A statement from Brussels this morning indicates that the European Commission has completed its review of the proposed acquisition of embedded Linux development tools provider Trolltech by wireless device giant Nokia, a deal announced last January. It's clearing the acquisition, under the theory that should Nokia decide to limit Trolltech to producing tools only for Nokia equipment, one less tools provider in the market won't be much of a loss.

"The Commission's investigation showed that Trolltech's products have a limited market presence and that Nokia's competitors would have several credible alternatives to Trolltech's products, if, after the transaction Nokia were to decide to no longer supply Trolltech's products to rival handset manufacturers," reads this morning's statement. "Such alternatives include, amongst others, Purple Labs, MIZI Research, Access Linux Platform, Azingo Mobile, the GNOME Mobile Platform and the LiMO platform, a platform released by the LiMo Foundation, a global consortium of mobile network operators and handset manufacturers, including Motorola, NEC, NTT DoCoMo, Panasonic, Samsung and Vodafone."

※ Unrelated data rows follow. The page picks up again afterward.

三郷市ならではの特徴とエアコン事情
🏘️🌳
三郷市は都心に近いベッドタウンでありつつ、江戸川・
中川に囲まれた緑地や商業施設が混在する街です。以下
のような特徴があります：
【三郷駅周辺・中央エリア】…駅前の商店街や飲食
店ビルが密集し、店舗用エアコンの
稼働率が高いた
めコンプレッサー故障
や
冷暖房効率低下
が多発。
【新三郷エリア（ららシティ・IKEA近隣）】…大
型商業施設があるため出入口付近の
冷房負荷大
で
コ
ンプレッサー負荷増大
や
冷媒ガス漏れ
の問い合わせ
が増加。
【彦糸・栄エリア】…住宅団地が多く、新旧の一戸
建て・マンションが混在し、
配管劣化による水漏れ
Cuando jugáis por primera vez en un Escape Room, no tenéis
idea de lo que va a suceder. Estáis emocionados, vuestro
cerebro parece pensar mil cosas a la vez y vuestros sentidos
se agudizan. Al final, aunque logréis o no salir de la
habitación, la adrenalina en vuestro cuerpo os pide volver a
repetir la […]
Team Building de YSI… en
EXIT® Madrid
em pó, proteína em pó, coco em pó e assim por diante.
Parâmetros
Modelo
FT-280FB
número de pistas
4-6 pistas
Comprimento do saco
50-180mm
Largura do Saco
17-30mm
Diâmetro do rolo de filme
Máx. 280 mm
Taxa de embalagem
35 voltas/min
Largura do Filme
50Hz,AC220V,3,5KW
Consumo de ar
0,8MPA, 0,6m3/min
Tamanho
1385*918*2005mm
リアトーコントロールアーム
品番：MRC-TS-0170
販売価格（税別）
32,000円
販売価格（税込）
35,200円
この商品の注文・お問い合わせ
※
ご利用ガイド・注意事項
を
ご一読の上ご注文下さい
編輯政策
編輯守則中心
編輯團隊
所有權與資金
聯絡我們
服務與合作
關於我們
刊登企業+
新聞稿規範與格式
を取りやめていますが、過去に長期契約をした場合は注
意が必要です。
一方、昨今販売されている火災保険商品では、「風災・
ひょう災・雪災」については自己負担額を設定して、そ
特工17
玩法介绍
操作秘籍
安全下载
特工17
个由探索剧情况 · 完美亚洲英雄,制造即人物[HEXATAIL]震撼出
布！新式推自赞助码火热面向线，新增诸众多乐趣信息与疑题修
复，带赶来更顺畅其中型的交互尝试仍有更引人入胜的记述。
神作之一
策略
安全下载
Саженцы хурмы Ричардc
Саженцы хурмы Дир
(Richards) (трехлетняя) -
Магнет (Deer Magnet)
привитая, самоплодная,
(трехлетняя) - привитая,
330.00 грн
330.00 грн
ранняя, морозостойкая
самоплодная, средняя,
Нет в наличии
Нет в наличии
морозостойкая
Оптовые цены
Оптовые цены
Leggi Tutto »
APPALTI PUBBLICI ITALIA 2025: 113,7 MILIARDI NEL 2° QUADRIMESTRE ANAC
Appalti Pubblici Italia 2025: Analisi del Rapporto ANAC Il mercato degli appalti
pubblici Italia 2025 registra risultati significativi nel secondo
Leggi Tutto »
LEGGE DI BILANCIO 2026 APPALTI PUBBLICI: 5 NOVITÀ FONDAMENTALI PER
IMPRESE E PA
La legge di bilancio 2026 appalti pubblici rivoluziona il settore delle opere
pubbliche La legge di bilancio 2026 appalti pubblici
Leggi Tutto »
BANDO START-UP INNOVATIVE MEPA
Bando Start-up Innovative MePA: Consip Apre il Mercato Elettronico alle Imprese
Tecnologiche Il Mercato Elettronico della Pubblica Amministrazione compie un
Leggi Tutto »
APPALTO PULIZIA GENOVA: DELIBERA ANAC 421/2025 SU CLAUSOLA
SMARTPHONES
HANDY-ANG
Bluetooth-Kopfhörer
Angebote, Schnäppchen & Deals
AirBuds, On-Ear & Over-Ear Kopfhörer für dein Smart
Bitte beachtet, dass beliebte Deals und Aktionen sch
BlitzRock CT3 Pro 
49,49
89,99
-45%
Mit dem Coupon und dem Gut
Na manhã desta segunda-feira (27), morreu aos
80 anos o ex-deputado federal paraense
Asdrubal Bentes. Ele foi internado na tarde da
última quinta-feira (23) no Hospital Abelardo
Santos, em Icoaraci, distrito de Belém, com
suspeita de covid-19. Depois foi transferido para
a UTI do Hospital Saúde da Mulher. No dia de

What the EC's investigation may have missed is perhaps the crown jewel of Trolltech's portfolio, perhaps one key reason why Nokia decided to acquire it outright rather than license it: Trolltech is the principal provider of the Qt platform, a framework for C++ applications written for embedded Linux. Trolltech also produces embedded Linux implementations.

What makes Qt unique is an architectural element Trolltech helped introduce to C++ programming years ago -- something even Microsoft could have used during a time when it had difficulty with low-level language innovations. It's a concept for binding graphic objects to response functions that avoids the use of complex "object brokers," such as the kind Microsoft ended up creating with the Component Object Model.

Since no other phrase or acronym has been invented for it, it continues to be called simply "signals and slots." Anyone who's developed a Web page in JavaScript knows that certain functions are made to be triggered whenever certain named events take place. Qt enables a similar functionality, but on a much lower level and much more directly.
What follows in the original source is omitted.